_Instructions to follow_
Copy out all lines of the records in which the word "Powder" appears.

══ Extracted records

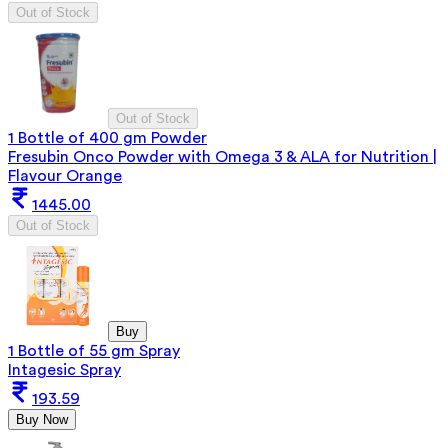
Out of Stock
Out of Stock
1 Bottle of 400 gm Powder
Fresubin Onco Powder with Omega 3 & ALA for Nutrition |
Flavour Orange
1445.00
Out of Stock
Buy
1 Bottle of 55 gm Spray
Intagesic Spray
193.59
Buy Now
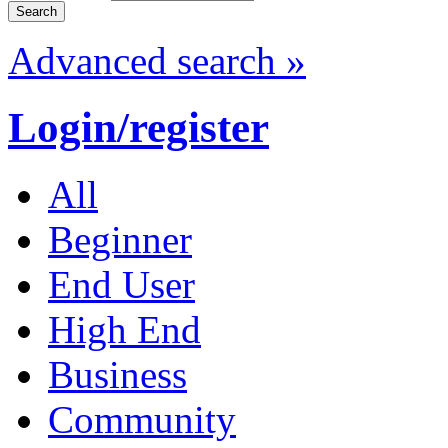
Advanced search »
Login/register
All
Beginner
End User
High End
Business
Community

════

_Output below_
1 Bottle of 400 gm Powder
Fresubin Onco Powder with Omega 3 & ALA for Nutrition |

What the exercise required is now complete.